Caenorhabditis elegansニューロンに対する農薬の影響の研究

ニューロンに緑色の蛍光タンパク質またはGFPを発現するトランスジェニックCaenorhabditis elegansを含む寒天プレートから始めます。

プレートに滅菌水を加え、旋回させてワームを持ち上げ、チューブに移します。

ワームを落ち着かせてから、余分な水を取り除き、再懸濁します。

再懸濁したワームを農薬でコーティングされたプレートと農薬を含まないコントロールプレートに移し、インキュベートします。

それらの作用に基づいて、殺虫剤は特定のニューロンに特異的に損傷を与え、ニューロンの腫れを引き起こし、GFP 発現を低下させます。

酔薬を含むアガロースパッドにワームを移し、カバーガラスを置きます。

スライドを蛍光顕微鏡に取り付けます。まず、位相差モードを使用してワームを視覚化し、次に蛍光モードに切り替えます。

殺虫剤で処理されたワームでは、ニューロンは蛍光の低下、体細胞の腫れ、およびニューロンプロセスのギャップを示し、神経変性効果を示しています。

制御中、健康なニューロンは明るい蛍光で無傷の体細胞を示します。

マイクロピペットの場所を使用して、1ミリリットルの滅菌水を線虫のプレートに塗ります。次に、水をふさわしくして線虫を持ち上げます。次に、線虫を含む液体を1.5ミリリットルのマイクロフュージチューブに取り除きます。10分後、線虫が重力で落ち着くので、少なくとも500マイクロリットルの水を慎重に取り除き、廃棄します。

次に、線虫を再懸濁し、カットオフされた黄色のピペットチップを使用して、50〜100マイクロリットルの浮遊ワームを各処理プレートに除去し、各プレートに少なくとも10匹の成虫がいることを確認します。スライドの片面だけにラベルテープを貼り、均一な厚さのパッドを形成して、2枚のスライドを準備します。

次に、清潔で未使用のスライドをベンチトップのそれらの間に置きます。マイクロピペッターを使用して、溶かしたアガロースを10マイクロリットルの滴をスライドの中央に置きます。次に、ドロップのあるスライドに対して垂直に別のきれいなスライドを上に置いてドロップを平らにし、圧力を加えてアガロースドロップがラベリングテープの厚さを形成します。

その後、一定の圧力を加えて 2 つのスライドを分離します。次に、寒天面を上にしてスライドをベンチトップに置き、1〜2分間乾燥させてから使用します。アガロースパッドで準備したスライドに線虫を追加するには、1モルのアジ化ナトリウムを含む5マイクロリットルの水を寒天パッドに加え、ワームを麻薬

次に、ワームピックを使用して、処理スライドごとに少なくとも10個の線虫を液滴に移し、線虫を移す前後に滅菌する必要があります。次に、鉗子を使用してカバーガラスを斜めに置き、ゆっくりと下げて追加します。

その後、準備したウェットマウントを蛍光顕微鏡に置き、最初に10倍の倍率と位相差で、次に位相差と蛍光照明で40倍の倍率でワームを観察します。

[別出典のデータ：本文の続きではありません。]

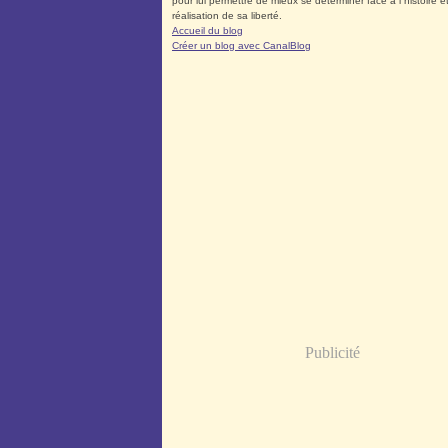
pour lui permettre de mieux se déterminer face à l´histoire et
réalisation de sa liberté.
Accueil du blog
Créer un blog avec CanalBlog
Publicité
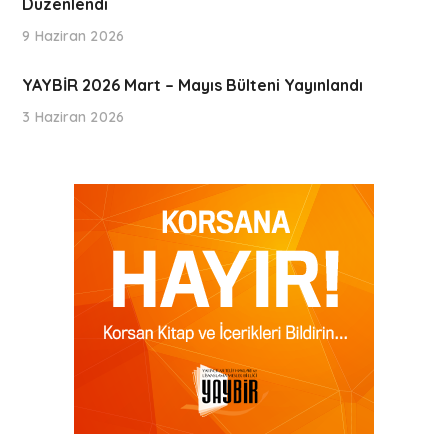
Düzenlendi
9 Haziran 2026
YAYBİR 2026 Mart – Mayıs Bülteni Yayınlandı
3 Haziran 2026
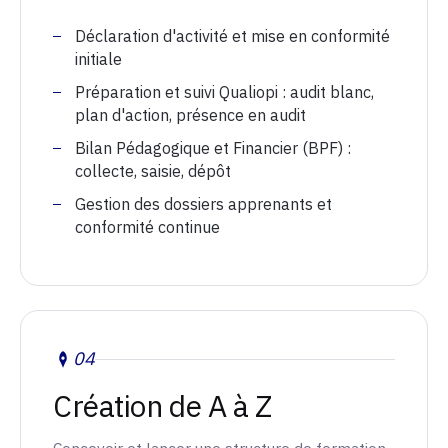
Déclaration d'activité et mise en conformité
initiale
Préparation et suivi Qualiopi : audit blanc,
plan d'action, présence en audit
Bilan Pédagogique et Financier (BPF) :
collecte, saisie, dépôt
Gestion des dossiers apprenants et
conformité continue
04
Création de A à Z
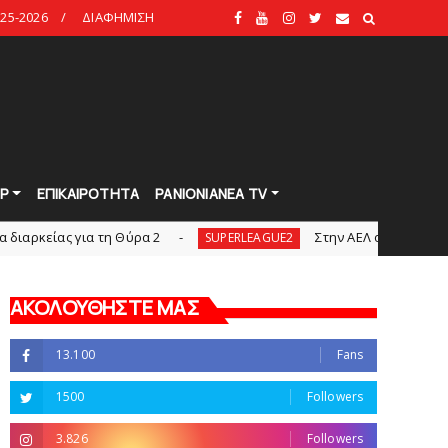
25-2026
ΔΙΑΦΗΜΙΣΗ
Ρ
ΕΠΙΚΑΙΡΟΤΗΤΑ
PANIONIANEA TV
για τη Θύρα 2
Στην AEΛ ο Παπαγεωργίου
SUPERLEAGUE2
ΑΚΟΛΟΥΘΗΣΤΕ ΜΑΣ
13.100
Fans
1500
Followers
3.826
Followers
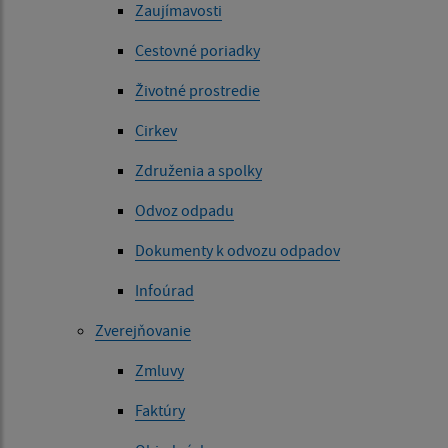
Zaujímavosti
Cestovné poriadky
Životné prostredie
Cirkev
Združenia a spolky
Odvoz odpadu
Dokumenty k odvozu odpadov
Infoúrad
Zverejňovanie
Zmluvy
Faktúry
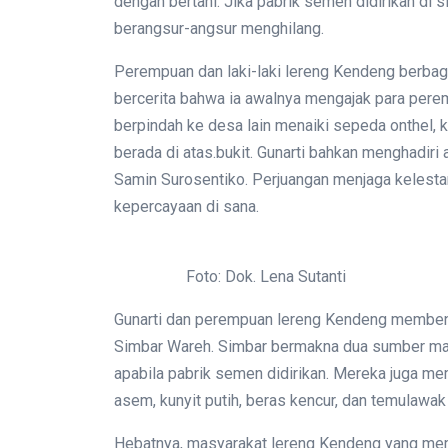
dengan bertani. Jika pabrik semen didirikan di s
berangsur-angsur menghilang.
Perempuan dan laki-laki lereng Kendeng berbagi
bercerita bahwa ia awalnya mengajak para pere
berpindah ke desa lain menaiki sepeda onthel,
berada di atas.bukit. Gunarti bahkan menghadiri 
Samin Surosentiko. Perjuangan menjaga kelest
kepercayaan di sana.
Foto: Dok. Lena Sutanti
Gunarti dan perempuan lereng Kendeng membe
Simbar Wareh. Simbar bermakna dua sumber mat
apabila pabrik semen didirikan. Mereka juga me
asem, kunyit putih, beras kencur, dan temulawa
Hebatnya, masyarakat lereng Kendeng yang mem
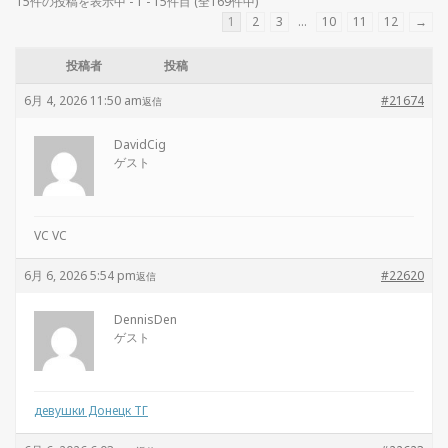
15件の投稿を表示中 - 1 - 15件目 (全169件中)
1
2
3
…
10
11
12
→
投稿者
投稿
6月 4, 2026 11:50 am
#21674
返信
DavidCig
ゲスト
VC VC
6月 6, 2026 5:54 pm
#22620
返信
DennisDen
ゲスト
девушки Донецк ТГ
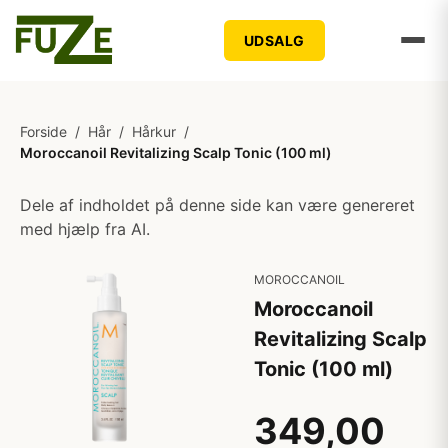
UDSALG
Forside
/
Hår
/
Hårkur
/
Moroccanoil Revitalizing Scalp Tonic (100 ml)
Dele af indholdet på denne side kan være genereret
med hjælp fra AI.
MOROCCANOIL
Moroccanoil
Revitalizing Scalp
Tonic (100 ml)
349,00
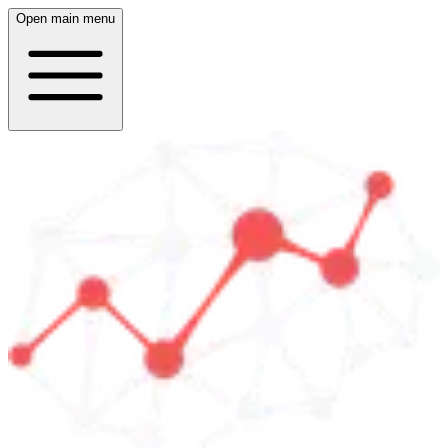
Open main menu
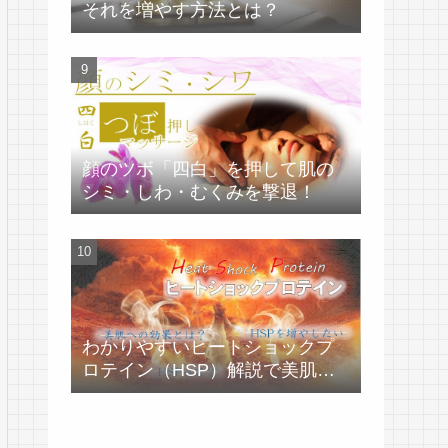
それを増やす方法とは？
顔のツボ「四白」を押して肌の
シミ・しわ・むくみを撃退！
わかりやすいヒートショックプ
ロテイン（HSP）解説で美肌づ
くり！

準備したウェットマウントを一度に1つずつ顕微鏡ステージに置き、顕微鏡ステージクリップを使用して所定の位置に固定します。次に、最低倍率の対物レンズ(通常は10倍)でウェットマウントの表示を開始し、明視野または位相コントラストを使用して線虫を視覚化し、焦点を合わせます。

線虫が視野内に入ったら、顕微鏡のファインフォーカスノブを使用して線虫に焦点を合わせます。次に、ダイヤルを回して照明を蛍光に切り替え、光をカメラに向けてデジタル画像をキャプチャします。

次に、イメージングソフトウェアを使用して照明を調整し、ニューロンが明るく照らされるが、過飽和にならないようにします。ある時点で、セル画像と同じ倍率で定規の別の画像を取得して、その図の倍率スケールを提供します。